Share

3. Menantu Penebus Utang

Marcel mendengar cerita lengkapnya dari Eli. Ternyata pagi itu Marcel ditemukan dalam keadaan pingsan oleh penjaga rumah, dan langsung dibawa ke rumah sakit karena tidak ditemukan tanda-tanda kehidupan dalam nadinya.

“Semua orang sudah berpikir yang tidak-tidak,” ucap Eli dengan wajah tegang, seakan kejadian itu baru saja terjadi kemarin hari. “Pak Marcel sama sekali tidak bergerak, pucat, dengan mata terpejam rapat ....”

Marcel bergidik, kenapa ceritanya terlihat lebih mengerikan dari kacamata orang lain?

“Tapi syukurlah Pak Marcel bisa sembuh dengan sangat cepat,” sambung Eli dengan wajah luar biasa lega. “Bahkan bisa beraktivitas seperti biasanya.”

Marcel yang baru saja membantu tukang kebun membabat alang-alang, mengangguk samar sambil beristirahat sejenak. Eli menuang dua cangkir teh hangat untuknya dan tukang kebun yang masih bekerja.

“Pak Marcel masih kuat?” tanya Mail, tukang kebun yang bekerja sedari pagi dengan Marcel.

“Masih, Pak!” angguk Marcel sambil tersenyum.

“Jangan dipaksakan, Bapak kan habis sakit.” Mail mengingatkan. “Sisanya biar saya yang selesaikan.”

“Terima kasih, Pak!” ucap Marcel, dia menghabiskan tehnya kemudian berdiri.

Setibanya di dalam rumah, dia disambut Ciko. Kakak kedua Shirley ini merupakan orang yang paling sering mengusiknya.

“Percobaan bunuh diri yang gagal ya?” Cemooh Ciko. “Kasihan, itu karena nyawa kamu masih terikat kontrak sama keluarga kami! Kecuali kamu lunasi utang-utang ayah ibu kamu, setelah itu kamu bisa bebas melenyapkan nyawamu!”

Marcel tidak menanggapi kalimat jahat yang dilontarkan Ciko kepadanya. Siapapun tahu, bahwa dia memang menjadi alat penebus utang atas kerugian yang ditimbulkan kedua orang tuanya terhadap keluarga Delvino.

“Cel, ke sini cepat!” teriak Shirley dari arah lantai dua kamar mereka.

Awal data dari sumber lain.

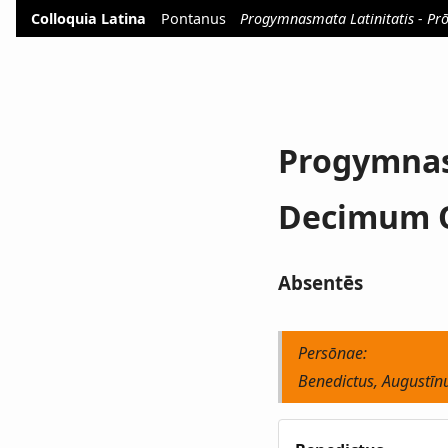
Colloquia Latina
Pontanus
Progymnasmata Latinitatis - 
Progymnas
Decimum 
Absentēs
Persōnae:
Benedictus, Augustīn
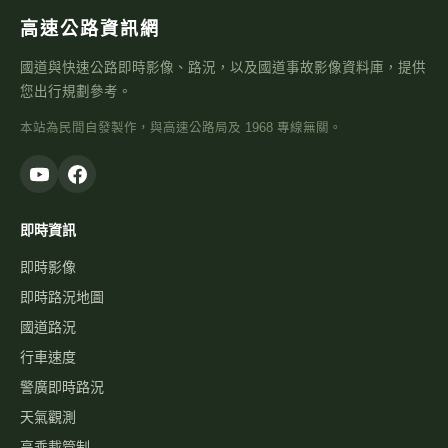
高速公路資訊網
國道與快速公路即時影像、路況，以及國道事故影像資料庫，提供
您出行規劃參考。
本站為民間自發製作，與高速公路局及 1968 專線無關。
即時資訊
即時影像
即時路況地圖
國道路況
行車速度
警廣即時路況
天氣觀測
高乘載管制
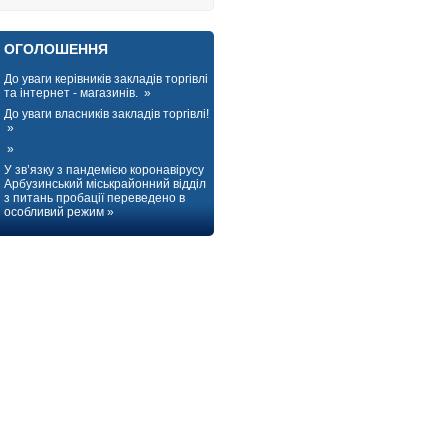
ОГОЛОШЕННЯ
До уваги керівників закладів торгівлі
та інтернет - магазинів. »
До уваги власників закладів торгівлі!
»
»
У зв’язку з пандемією коронавірусу
Арбузинський міськрайонний відділ
з питань пробації переведено в
особливий режим »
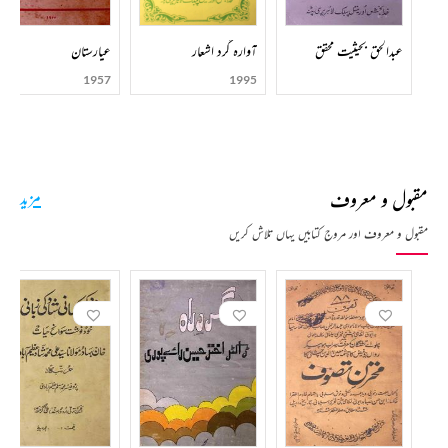
پرانی جلدیں مطالعے کے لئے منگوائیں اور پھر مسلسل منگواتے رہے۔ ’’اردو معلٰی‘‘ کے مطالعے کا ان پر
اتنا گہرا اثر ہوا کہ متشدد قسم کے کانگریسی ہوگئے۔ پھر دھیرے دھیرے کانگریسی افکارونظریات سے
عبدالحق بحیثیت محقق
آوارہ گرد اشعار
عیارستان
علیحدہ ہوگئے۔
1957
1995
قاضی صاحب کی ادبی و تحقیقی زندگی کی ابتدا 1912ء، 1913ء میں ہوئی۔ ان کا سب سے پہلا مضمون
جو اس زمانے کے کسی رسالے میں شائع ہوا وہ اردو شعرا سے متعلق تھا۔ اس مضمون میں ’’گلزار
ابراہیم‘‘ مولفہ ابراہیم خاں خلیل کے حوالے سے چند تحقیقی امور واضح کئے گئے تھے۔ 1913 ء میں
’’آگرہ اخبار‘‘ میں جذبات حسرت کے مصور کے فرضی نام سے آپ کا ایک افسانہ بھی شائع ہوا تھا۔
مقبول و معروف
مزید
عنفوان شباب میں شاعری بھی کی اور بعض فارسی اشعار کے اردو ترجمے کئے۔ انگریزی افسانوں کے
مقبول و معروف اور مروج کتابیں یہاں تلاش کریں
ترجمے بھی کئے۔ مگر قاضی صاحب نے خود کو کبھی شاعر یا افسانہ نگار کہنا پسند نہیں کیا۔ اسی لئے انہوں
نے اپنے اشعار اور افسانوں کو قابل اشاعت سمجھا نہ قابل حفاظت۔
قاضی عبدالودود کی شادی 1914ء میں ان کی خواہش کے مطابق شاہ نظام الدین کی صاحبزادی اور خان
بہادر سید ضمیر الدین احمد کی نواسی کے ساتھ انجام پائی۔ ابھی رخصتی بھی نہیں ہوئی تھی کہ ڈیڑھ سال کے
اندر ان کا انتقال ہوگیا۔ 1922ء میں قاضی صاحب کی دوسری شادی پٹنہ کے سربرآوردہ وکیل اور
سرکاری پلیڈر شاہ رشید اللہ کی صاحبزادی سے ہوئی جن کے بطن سے صرف ایک لڑکے قاضی مسعود ہیں
جو بانکی پور میں پٹنہ میں خاندانی جائیداد کی دیکھ بھال کر رہے ہیں۔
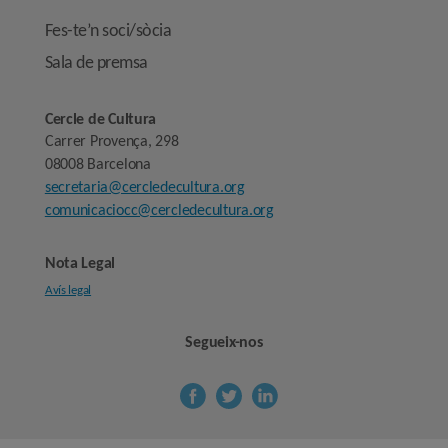
Fes-te’n soci/sòcia
Sala de premsa
Cercle de Cultura
Carrer Provença, 298
08008 Barcelona
secretaria@cercledecultura.org
comunicaciocc@cercledecultura.org
Nota Legal
Avís legal
Segueix-nos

Marcel segera berlari melompati anak tangga sekaligus dua sehingga cepat sampai di depan kamar Shirley.

“Ada apa teriak-teriak?” tanya Marcel kepada istrinya, dia selalu kagum dengan suara keras Shirley yang menjangkau bagian ruangan manapun di dalam rumah ini.

“Cepat kamu bawa baju-baju kotor aku ke belakang, kamu yang cuci ya?” perintah Shirley sambil menyodorkan sekeranjang pakaian kotor ke arah Marcel. “Ini ada gaun yang gampang rusak kalau pakai mesin cuci, jadi kamu harus kucek pakaian aku menggunakan tangan kamu. Ingat ya?”

Marcel tidak memiliki jawaban lain kecuali iya.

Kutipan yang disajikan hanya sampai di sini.